• **Directions for this task**:
Exact wording is required: give all the records again, minus the pictures.

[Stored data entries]

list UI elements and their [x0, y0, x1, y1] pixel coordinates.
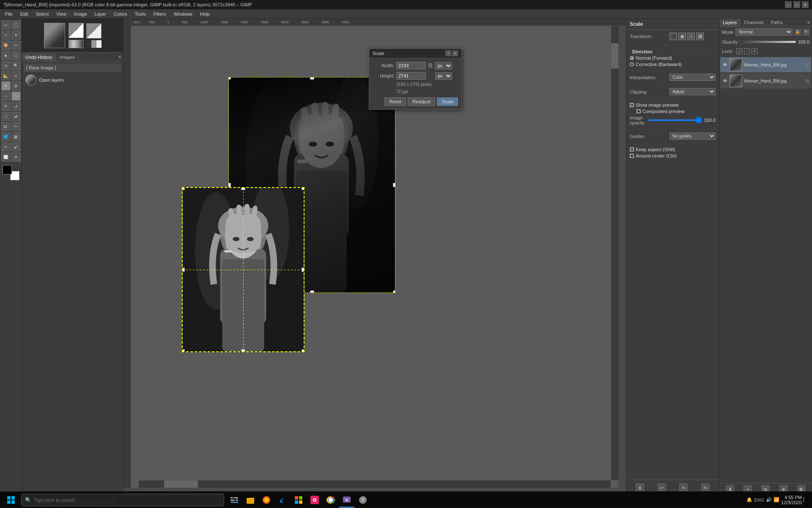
search-bar[interactable]: 🔍: [21, 494, 224, 506]
tab-undo-history[interactable]: Undo History: [22, 53, 56, 61]
lock-pixels-btn[interactable]: 🖊: [736, 48, 742, 54]
lcp-mode-eye-btn[interactable]: 👁: [803, 29, 809, 36]
taskbar-firefox-icon[interactable]: [259, 492, 274, 508]
foreground-color[interactable]: [3, 165, 12, 174]
vscroll-thumb[interactable]: [611, 43, 618, 69]
menu-select[interactable]: Select: [33, 11, 52, 17]
height-input[interactable]: [396, 72, 426, 80]
ellipse-select-tool[interactable]: ◯: [11, 20, 21, 30]
tab-paths[interactable]: Paths: [768, 19, 787, 26]
transform-handle-br[interactable]: [393, 290, 395, 293]
transform-handle-tl[interactable]: [228, 77, 231, 80]
rotate-tool[interactable]: ↻: [1, 102, 11, 111]
transform-handle-tm[interactable]: [310, 77, 314, 80]
paths-tool[interactable]: ⬡: [11, 51, 21, 60]
action-btn-3[interactable]: ✕: [679, 483, 688, 492]
taskbar-file-explorer-icon[interactable]: [243, 492, 258, 508]
tab-layers[interactable]: Layers: [719, 19, 741, 26]
menu-windows[interactable]: Windows: [170, 11, 196, 17]
interpolation-select[interactable]: Cubic Linear None NoHalo LoHalo: [669, 74, 716, 81]
unit-select-height[interactable]: px: [435, 72, 452, 80]
image-thumbnail-preview[interactable]: [44, 23, 65, 48]
taskbar-unknown-icon[interactable]: ?: [355, 492, 370, 508]
horizontal-scrollbar[interactable]: [139, 480, 611, 488]
keep-aspect-option[interactable]: Keep aspect (Shift): [630, 147, 716, 152]
bucket-fill-tool[interactable]: 🪣: [1, 132, 11, 141]
corrective-backward-option[interactable]: Corrective (Backward): [630, 62, 716, 67]
select-by-color-tool[interactable]: 🎨: [1, 41, 11, 50]
dialog-help-button[interactable]: ?: [445, 50, 451, 56]
taskbar-store-icon[interactable]: [291, 492, 306, 508]
transform-image-btn[interactable]: 🖼: [696, 33, 704, 40]
color-swatch-main[interactable]: [69, 23, 84, 38]
panel-close-button[interactable]: ✕: [118, 55, 121, 59]
blend-tool[interactable]: ▦: [11, 132, 21, 141]
composited-preview-checkbox[interactable]: [636, 109, 641, 113]
lock-alpha-btn[interactable]: +: [744, 48, 750, 54]
taskbar-music-icon[interactable]: [307, 492, 322, 508]
transform-selection-btn[interactable]: ▦: [678, 33, 686, 40]
taskbar-network-icon[interactable]: 📶: [774, 497, 779, 502]
composited-preview-option[interactable]: Composited preview: [636, 109, 716, 114]
menu-filters[interactable]: Filters: [150, 11, 170, 17]
menu-tools[interactable]: Tools: [132, 11, 149, 17]
reset-button[interactable]: Reset: [384, 97, 406, 106]
taskbar-edge-icon[interactable]: [275, 492, 290, 508]
dialog-close-button[interactable]: ✕: [452, 50, 458, 56]
cage-tool[interactable]: ⛋: [1, 122, 11, 131]
unit-select-width[interactable]: px: [435, 62, 452, 69]
canvas-area[interactable]: -63.0 500 1 500 1000 1500 2000 2500 3000…: [123, 19, 626, 495]
free-select-tool[interactable]: ⌖: [1, 30, 11, 40]
minimize-button[interactable]: –: [785, 1, 792, 8]
keep-aspect-checkbox[interactable]: [630, 147, 634, 152]
layer-item-2[interactable]: 👁 Woman_Hand_BW.jpg ⛓: [720, 73, 811, 88]
menu-help[interactable]: Help: [197, 11, 213, 17]
eraser-tool[interactable]: ⬜: [1, 152, 11, 162]
transform-handle-small-ml[interactable]: [182, 268, 185, 272]
transform-handle-small-tl[interactable]: [182, 187, 185, 190]
bw-swatch[interactable]: [86, 23, 102, 39]
action-btn-1[interactable]: ⬇: [636, 483, 644, 492]
action-btn-4[interactable]: ↻: [701, 483, 710, 492]
scale-button[interactable]: Scale: [437, 97, 458, 106]
foreground-select-tool[interactable]: ◈: [1, 51, 11, 60]
scissors-tool[interactable]: ✂: [11, 41, 21, 50]
search-input[interactable]: [34, 497, 220, 502]
measure-tool[interactable]: 📐: [1, 71, 11, 80]
show-preview-option[interactable]: Show image preview: [630, 102, 716, 108]
taskbar-chrome-icon[interactable]: [323, 492, 338, 508]
taskbar-volume-icon[interactable]: 🔊: [766, 497, 772, 502]
layer-eye-2[interactable]: 👁: [722, 78, 728, 84]
task-view-button[interactable]: [227, 492, 242, 508]
transform-handle-bm[interactable]: [310, 290, 314, 293]
fuzzy-select-tool[interactable]: ✦: [11, 30, 21, 40]
around-center-checkbox[interactable]: [630, 154, 634, 158]
tab-images[interactable]: Images: [56, 53, 79, 61]
transform-tool[interactable]: ↔: [1, 91, 11, 101]
lcp-mode-lock-btn[interactable]: 🔒: [794, 29, 801, 36]
menu-edit[interactable]: Edit: [17, 11, 32, 17]
shear-tool[interactable]: ⊿: [11, 102, 21, 111]
vertical-scrollbar[interactable]: [611, 26, 618, 480]
pencil-tool[interactable]: ✏: [1, 142, 11, 152]
show-preview-checkbox[interactable]: [630, 103, 634, 107]
normal-radio[interactable]: [630, 56, 634, 60]
menu-image[interactable]: Image: [71, 11, 91, 17]
transform-handle-small-bl[interactable]: [182, 349, 185, 352]
menu-layer[interactable]: Layer: [91, 11, 110, 17]
layer-eye-1[interactable]: 👁: [722, 62, 728, 68]
text-tool[interactable]: A: [11, 71, 21, 80]
menu-file[interactable]: File: [2, 11, 16, 17]
zoom-tool[interactable]: 🔍: [11, 61, 21, 70]
tab-channels[interactable]: Channels: [741, 19, 767, 26]
open-layers-row[interactable]: Open layers: [24, 74, 121, 86]
menu-colors[interactable]: Colors: [110, 11, 131, 17]
guides-select[interactable]: No guides Center lines Rule of thirds Go…: [669, 133, 716, 140]
lcp-mode-select[interactable]: Normal Dissolve Multiply Screen Overlay: [735, 28, 793, 36]
move-tool[interactable]: ✛: [1, 81, 11, 91]
around-center-option[interactable]: Around center (Ctrl): [630, 153, 716, 158]
color-picker-tool[interactable]: 🖒: [1, 61, 11, 70]
system-clock[interactable]: 4:55 PM 12/3/2020: [781, 495, 802, 505]
hscroll-thumb[interactable]: [164, 480, 198, 488]
lcp-opacity-bar[interactable]: [739, 41, 796, 43]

• **The answer**:
list UI elements and their [x0, y0, x1, y1] pixel coordinates.
search-bar[interactable]: 🔍: [21, 494, 224, 506]
tab-undo-history[interactable]: Undo History: [22, 53, 56, 61]
lock-pixels-btn[interactable]: 🖊: [736, 48, 742, 54]
lcp-mode-eye-btn[interactable]: 👁: [803, 29, 809, 36]
taskbar-firefox-icon[interactable]: [259, 492, 274, 508]
foreground-color[interactable]: [3, 165, 12, 174]
vscroll-thumb[interactable]: [611, 43, 618, 69]
menu-select[interactable]: Select: [33, 11, 52, 17]
height-input[interactable]: [396, 72, 426, 80]
ellipse-select-tool[interactable]: ◯: [11, 20, 21, 30]
tab-paths[interactable]: Paths: [768, 19, 787, 26]
transform-handle-br[interactable]: [393, 290, 395, 293]
transform-handle-tl[interactable]: [228, 77, 231, 80]
rotate-tool[interactable]: ↻: [1, 102, 11, 111]
transform-handle-tm[interactable]: [310, 77, 314, 80]
paths-tool[interactable]: ⬡: [11, 51, 21, 60]
action-btn-3[interactable]: ✕: [679, 483, 688, 492]
taskbar-file-explorer-icon[interactable]: [243, 492, 258, 508]
tab-layers[interactable]: Layers: [719, 19, 741, 26]
menu-windows[interactable]: Windows: [170, 11, 196, 17]
interpolation-select[interactable]: Cubic Linear None NoHalo LoHalo: [669, 74, 716, 81]
unit-select-height[interactable]: px: [435, 72, 452, 80]
image-thumbnail-preview[interactable]: [44, 23, 65, 48]
taskbar-unknown-icon[interactable]: ?: [355, 492, 370, 508]
horizontal-scrollbar[interactable]: [139, 480, 611, 488]
keep-aspect-option[interactable]: Keep aspect (Shift): [630, 147, 716, 152]
bucket-fill-tool[interactable]: 🪣: [1, 132, 11, 141]
corrective-backward-option[interactable]: Corrective (Backward): [630, 62, 716, 67]
select-by-color-tool[interactable]: 🎨: [1, 41, 11, 50]
dialog-help-button[interactable]: ?: [445, 50, 451, 56]
taskbar-store-icon[interactable]: [291, 492, 306, 508]
transform-image-btn[interactable]: 🖼: [696, 33, 704, 40]
color-swatch-main[interactable]: [69, 23, 84, 38]
panel-close-button[interactable]: ✕: [118, 55, 121, 59]
blend-tool[interactable]: ▦: [11, 132, 21, 141]
composited-preview-checkbox[interactable]: [636, 109, 641, 113]
lock-alpha-btn[interactable]: +: [744, 48, 750, 54]
taskbar-music-icon[interactable]: [307, 492, 322, 508]
transform-selection-btn[interactable]: ▦: [678, 33, 686, 40]
taskbar-network-icon[interactable]: 📶: [774, 497, 779, 502]
composited-preview-option[interactable]: Composited preview: [636, 109, 716, 114]
menu-filters[interactable]: Filters: [150, 11, 170, 17]
menu-tools[interactable]: Tools: [132, 11, 149, 17]
reset-button[interactable]: Reset: [384, 97, 406, 106]
taskbar-edge-icon[interactable]: [275, 492, 290, 508]
dialog-close-button[interactable]: ✕: [452, 50, 458, 56]
cage-tool[interactable]: ⛋: [1, 122, 11, 131]
unit-select-width[interactable]: px: [435, 62, 452, 69]
canvas-area[interactable]: -63.0 500 1 500 1000 1500 2000 2500 3000…: [123, 19, 626, 495]
free-select-tool[interactable]: ⌖: [1, 30, 11, 40]
minimize-button[interactable]: –: [785, 1, 792, 8]
keep-aspect-checkbox[interactable]: [630, 147, 634, 152]
layer-item-2[interactable]: 👁 Woman_Hand_BW.jpg ⛓: [720, 73, 811, 88]
menu-help[interactable]: Help: [197, 11, 213, 17]
eraser-tool[interactable]: ⬜: [1, 152, 11, 162]
transform-handle-small-ml[interactable]: [182, 268, 185, 272]
transform-handle-small-tl[interactable]: [182, 187, 185, 190]
bw-swatch[interactable]: [86, 23, 102, 39]
action-btn-1[interactable]: ⬇: [636, 483, 644, 492]
action-btn-4[interactable]: ↻: [701, 483, 710, 492]
scale-button[interactable]: Scale: [437, 97, 458, 106]
foreground-select-tool[interactable]: ◈: [1, 51, 11, 60]
scissors-tool[interactable]: ✂: [11, 41, 21, 50]
search-input[interactable]: [34, 497, 220, 502]
measure-tool[interactable]: 📐: [1, 71, 11, 80]
show-preview-option[interactable]: Show image preview: [630, 102, 716, 108]
taskbar-chrome-icon[interactable]: [323, 492, 338, 508]
taskbar-volume-icon[interactable]: 🔊: [766, 497, 772, 502]
layer-eye-2[interactable]: 👁: [722, 78, 728, 84]
task-view-button[interactable]: [227, 492, 242, 508]
transform-handle-bm[interactable]: [310, 290, 314, 293]
fuzzy-select-tool[interactable]: ✦: [11, 30, 21, 40]
around-center-checkbox[interactable]: [630, 154, 634, 158]
tab-images[interactable]: Images: [56, 53, 79, 61]
transform-tool[interactable]: ↔: [1, 91, 11, 101]
lcp-mode-lock-btn[interactable]: 🔒: [794, 29, 801, 36]
menu-edit[interactable]: Edit: [17, 11, 32, 17]
shear-tool[interactable]: ⊿: [11, 102, 21, 111]
vertical-scrollbar[interactable]: [611, 26, 618, 480]
pencil-tool[interactable]: ✏: [1, 142, 11, 152]
show-preview-checkbox[interactable]: [630, 103, 634, 107]
normal-radio[interactable]: [630, 56, 634, 60]
menu-image[interactable]: Image: [71, 11, 91, 17]
transform-handle-small-bl[interactable]: [182, 349, 185, 352]
menu-layer[interactable]: Layer: [91, 11, 110, 17]
layer-eye-1[interactable]: 👁: [722, 62, 728, 68]
text-tool[interactable]: A: [11, 71, 21, 80]
menu-file[interactable]: File: [2, 11, 16, 17]
zoom-tool[interactable]: 🔍: [11, 61, 21, 70]
tab-channels[interactable]: Channels: [741, 19, 767, 26]
open-layers-row[interactable]: Open layers: [24, 74, 121, 86]
menu-colors[interactable]: Colors: [110, 11, 131, 17]
guides-select[interactable]: No guides Center lines Rule of thirds Go…: [669, 133, 716, 140]
lcp-mode-select[interactable]: Normal Dissolve Multiply Screen Overlay: [735, 28, 793, 36]
move-tool[interactable]: ✛: [1, 81, 11, 91]
around-center-option[interactable]: Around center (Ctrl): [630, 153, 716, 158]
color-picker-tool[interactable]: 🖒: [1, 61, 11, 70]
system-clock[interactable]: 4:55 PM 12/3/2020: [781, 495, 802, 505]
hscroll-thumb[interactable]: [164, 480, 198, 488]
lcp-opacity-bar[interactable]: [739, 41, 796, 43]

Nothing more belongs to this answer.